(DATA EXTRACTS Opens)

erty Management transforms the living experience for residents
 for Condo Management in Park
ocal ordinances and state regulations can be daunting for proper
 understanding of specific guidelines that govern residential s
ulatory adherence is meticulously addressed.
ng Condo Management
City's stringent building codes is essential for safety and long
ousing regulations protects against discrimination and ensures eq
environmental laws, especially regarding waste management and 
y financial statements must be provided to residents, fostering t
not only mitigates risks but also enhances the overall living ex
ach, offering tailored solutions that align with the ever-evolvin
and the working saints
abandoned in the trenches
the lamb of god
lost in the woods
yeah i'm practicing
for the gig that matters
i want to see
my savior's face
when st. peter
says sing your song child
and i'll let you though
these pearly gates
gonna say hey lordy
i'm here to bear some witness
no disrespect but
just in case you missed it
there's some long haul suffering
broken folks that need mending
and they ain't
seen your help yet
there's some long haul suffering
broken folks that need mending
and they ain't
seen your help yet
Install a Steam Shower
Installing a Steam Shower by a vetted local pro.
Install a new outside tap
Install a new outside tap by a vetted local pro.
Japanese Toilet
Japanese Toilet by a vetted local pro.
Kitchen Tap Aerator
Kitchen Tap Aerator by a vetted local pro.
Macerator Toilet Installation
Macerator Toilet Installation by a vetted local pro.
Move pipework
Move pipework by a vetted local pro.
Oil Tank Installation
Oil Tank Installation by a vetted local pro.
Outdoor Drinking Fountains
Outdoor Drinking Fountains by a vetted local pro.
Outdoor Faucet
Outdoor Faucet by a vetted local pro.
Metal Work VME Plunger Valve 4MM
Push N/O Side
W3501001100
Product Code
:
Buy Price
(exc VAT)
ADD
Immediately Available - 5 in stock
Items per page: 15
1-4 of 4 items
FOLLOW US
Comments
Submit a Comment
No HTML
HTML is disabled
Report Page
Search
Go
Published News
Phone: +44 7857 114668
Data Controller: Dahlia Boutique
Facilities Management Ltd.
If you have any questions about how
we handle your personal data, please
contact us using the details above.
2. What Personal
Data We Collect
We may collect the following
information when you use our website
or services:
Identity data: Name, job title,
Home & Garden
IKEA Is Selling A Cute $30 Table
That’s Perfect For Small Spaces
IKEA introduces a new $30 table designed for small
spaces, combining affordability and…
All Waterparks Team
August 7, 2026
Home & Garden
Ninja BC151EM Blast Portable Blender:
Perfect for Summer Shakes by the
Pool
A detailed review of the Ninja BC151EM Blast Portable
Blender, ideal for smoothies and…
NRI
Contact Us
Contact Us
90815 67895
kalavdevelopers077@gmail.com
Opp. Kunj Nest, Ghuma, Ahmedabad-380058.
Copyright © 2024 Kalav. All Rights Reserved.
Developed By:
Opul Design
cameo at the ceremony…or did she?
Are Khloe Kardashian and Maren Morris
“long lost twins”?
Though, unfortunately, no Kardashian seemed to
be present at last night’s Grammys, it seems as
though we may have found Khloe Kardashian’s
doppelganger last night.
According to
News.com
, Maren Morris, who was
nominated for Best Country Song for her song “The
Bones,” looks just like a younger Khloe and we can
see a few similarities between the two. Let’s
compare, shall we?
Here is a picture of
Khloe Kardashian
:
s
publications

(DATA EXTRACTS Closes)

### WHAT NEEDS TO BE DONE
Quote the listing word for word from its first line through the line in which "ng Condo Management" appears.

### YOUR RESPONSE
erty Management transforms the living experience for residents
 for Condo Management in Park
ocal ordinances and state regulations can be daunting for proper
 understanding of specific guidelines that govern residential s
ulatory adherence is meticulously addressed.
ng Condo Management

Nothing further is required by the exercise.